Martin Singh of the NDP rebutted by saying that we need more money and it needs to be supported by both levels of government and funnelled here.

Raj Grewal from the Liberals rebutted indicating the Trudeau Government would invest 6 billion in transit in Brampton which would create more jobs. In order to achieve this they would need to carry 3 modest deficits to fix the deficits created by the current Conservative Government.

Do candidates have a role to play in bringing local issues national? What would you do to make this happen?

The second question went to the NDP. The NDP responded by saying, half a cent on each dollar on gas taxes should be forwarded to municipalities. They also want climate change, greener energies and technologies, but this question was not given a direct answer.

Grewal rebutted indicating that the Liberal Caucus members, led by Trudeau, will only be required with the cabinet on three different measures including those that implement the Liberal electoral platform. The libs also indicated that a democratic reform would empower MPs.

Adaoma from the NDP mentioned that the best way for local issues to be advanced is for candidates to be consistent advocates. The Green party rebutted that there would be no policy of whipped votes and would be best able to push the issues of their constituents.

How do you turn the current issues of unemployment around for young people; recent grads who can’t find jobs?

Question three was to the Liberals. Ruby Sahota responded with the Liberal plan that would end youth unemployment by investing 1.3 billion over three years to create jobs and opportunities for young people. The plan would create 40,000 youth jobs and invest $300 million in a renewed youth employment strategy. The NDP suggests investing more in small businesses.

Is the low tax budget enough to get us through?

Question four was to the Conservatives about calling an election during a recession and if the low tax budget is enough to get us through these tough times. The Conservatives were not present to provide a response. NDP rebutted that 400,000 manufacturing jobs leave Canada each year and we are dealing with a recession that’s been the worst since World War II By diversifying the economy and providing tax breaks to manufacturing investors and helping small business by reducing taxes by 2%. The Green rebuttal; lowering taxes is not working, as the corporate tax rate is the lowest in the industrial world and increasing it to 19% would help reduce cash hoarding.

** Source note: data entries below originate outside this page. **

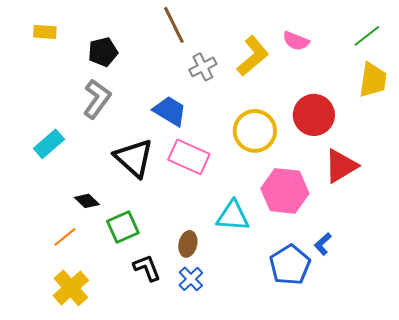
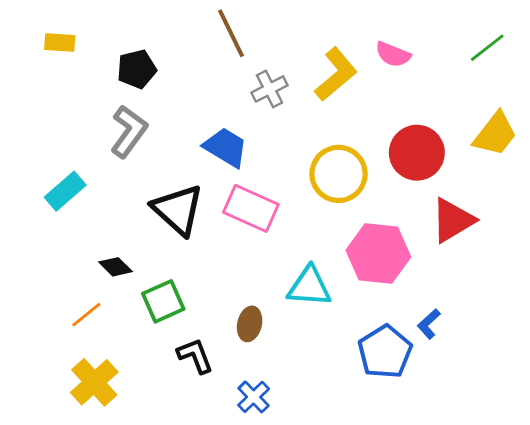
yellow trapezoid: (373, 80) -> (495, 134), moved, turned 30
blue cross: (191, 279) -> (254, 397), moved

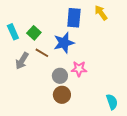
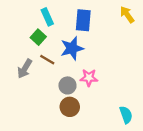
yellow arrow: (101, 13) -> (127, 15), moved
cyan rectangle: (13, 32) -> (47, 17), moved

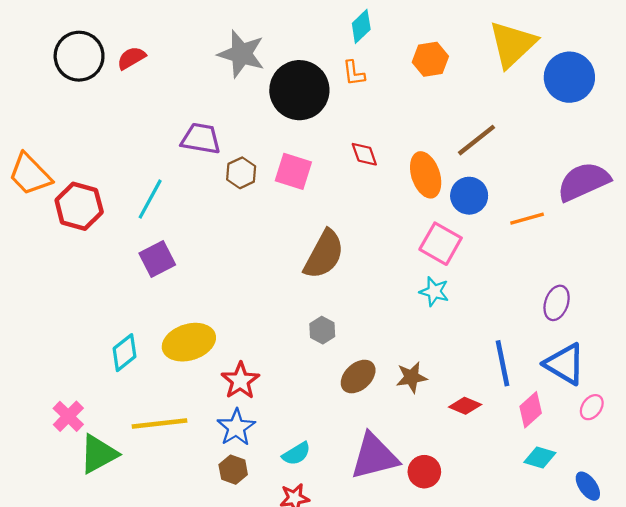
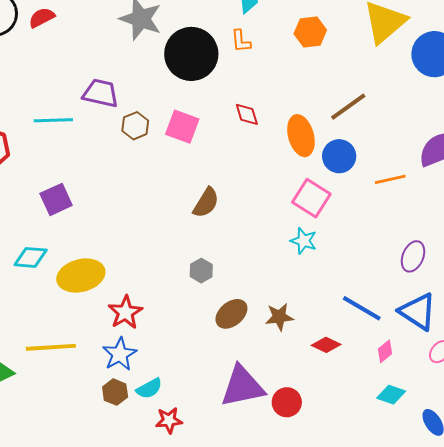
cyan line: (150, 199) -> (53, 120), moved, turned 57
brown semicircle: (324, 255) -> (206, 203), size x0.7
cyan diamond: (125, 353) -> (31, 257), moved, turned 40
blue line: (503, 363) -> (362, 308), turned -51
pink diamond: (531, 410) -> (385, 351), size x0.7
cyan semicircle: (296, 454) -> (149, 388), moved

Who would you side with if your constituents and your party clash?

Question five was directed to the NDP.  Martin Singh responded saying that there would be a clash with the views of his party and his constituents, as they would agree with the views of the NDP and his own views. Ruby Sahota said they would voice the opinions of their constituents, even if it meant going against a party vote, as Justin Trudeau will be creating a fair and open government. The Green candidates also mentioned that they would listen to their constituents before voting.

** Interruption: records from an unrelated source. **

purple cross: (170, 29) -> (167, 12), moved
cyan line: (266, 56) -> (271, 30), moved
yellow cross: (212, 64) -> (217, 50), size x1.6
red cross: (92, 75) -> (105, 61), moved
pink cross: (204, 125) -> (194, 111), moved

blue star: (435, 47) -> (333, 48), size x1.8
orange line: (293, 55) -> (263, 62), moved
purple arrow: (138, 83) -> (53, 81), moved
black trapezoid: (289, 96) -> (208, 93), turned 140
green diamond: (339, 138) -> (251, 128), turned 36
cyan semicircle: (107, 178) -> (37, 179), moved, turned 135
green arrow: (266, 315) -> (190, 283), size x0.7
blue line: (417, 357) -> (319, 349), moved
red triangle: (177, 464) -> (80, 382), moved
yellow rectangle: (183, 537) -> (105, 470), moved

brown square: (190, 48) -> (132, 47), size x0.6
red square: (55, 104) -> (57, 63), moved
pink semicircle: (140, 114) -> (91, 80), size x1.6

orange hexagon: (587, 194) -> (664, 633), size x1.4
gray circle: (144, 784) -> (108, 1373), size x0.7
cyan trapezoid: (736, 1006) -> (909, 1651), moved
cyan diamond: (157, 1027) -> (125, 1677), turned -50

How will national childcare be implemented to help Bramptonians?

The Green candidates indicated that they would bring forth a national guaranteed livable income to ensure that no person’s income falls below what is necessary for health, life and dignity. They would also implement a federal minimum wage of $15/hour to help pay for childcare. This can all be achieved by increasing corporate taxes to 19%.

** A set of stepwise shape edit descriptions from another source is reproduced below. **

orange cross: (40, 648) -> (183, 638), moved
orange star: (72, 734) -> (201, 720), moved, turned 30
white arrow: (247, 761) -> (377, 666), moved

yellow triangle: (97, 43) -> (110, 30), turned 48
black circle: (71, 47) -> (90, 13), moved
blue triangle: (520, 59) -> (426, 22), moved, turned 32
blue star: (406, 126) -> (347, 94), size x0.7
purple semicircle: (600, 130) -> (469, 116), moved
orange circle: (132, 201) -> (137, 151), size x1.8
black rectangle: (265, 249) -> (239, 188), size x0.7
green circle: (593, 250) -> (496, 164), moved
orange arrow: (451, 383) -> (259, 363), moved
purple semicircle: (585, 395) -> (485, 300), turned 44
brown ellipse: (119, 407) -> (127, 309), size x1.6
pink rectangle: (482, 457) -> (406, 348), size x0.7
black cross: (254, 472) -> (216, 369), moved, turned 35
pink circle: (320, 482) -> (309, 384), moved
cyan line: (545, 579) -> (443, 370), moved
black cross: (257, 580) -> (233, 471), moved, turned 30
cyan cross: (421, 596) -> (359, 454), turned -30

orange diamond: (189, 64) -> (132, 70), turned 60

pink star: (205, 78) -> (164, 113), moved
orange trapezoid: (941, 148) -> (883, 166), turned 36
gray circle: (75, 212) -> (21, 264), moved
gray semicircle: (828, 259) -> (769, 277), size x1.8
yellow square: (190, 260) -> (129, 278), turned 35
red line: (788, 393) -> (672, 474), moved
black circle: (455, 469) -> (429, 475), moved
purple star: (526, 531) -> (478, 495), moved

The NDP also said they would like to bring the minimum wage up to $15 to make childcare affordable and allow people to work.

The Liberals plan to increase cutbacks given to millionaires and invest in the middle and lower class to pay for childcare.

What is you position on the CBC and it’s importance?

If elected the Liberals would support the CBC by reversing cuts. The Greens indicated that they would fund half of the CBC, but did not indicate their exact course of action. Amarjit Sangha from the NDP believes the CBC should be saved but run independently.

Where do you stand on the racial carding of young people and how do you create change?

NDP indicated that listening to the community, and nurturing a diverse perspective is crucial. You can’t truly advocate unless you live the experience. They believe that carding needs to end, but were not clear about how this will be done.

Liberals and Green say carding needs to stop; again, no indication of exactly how they plan to do this.

How would your party help balance the budget?

NDP indicated their history of balanced budgets but did not give a clear indication of how they would do this.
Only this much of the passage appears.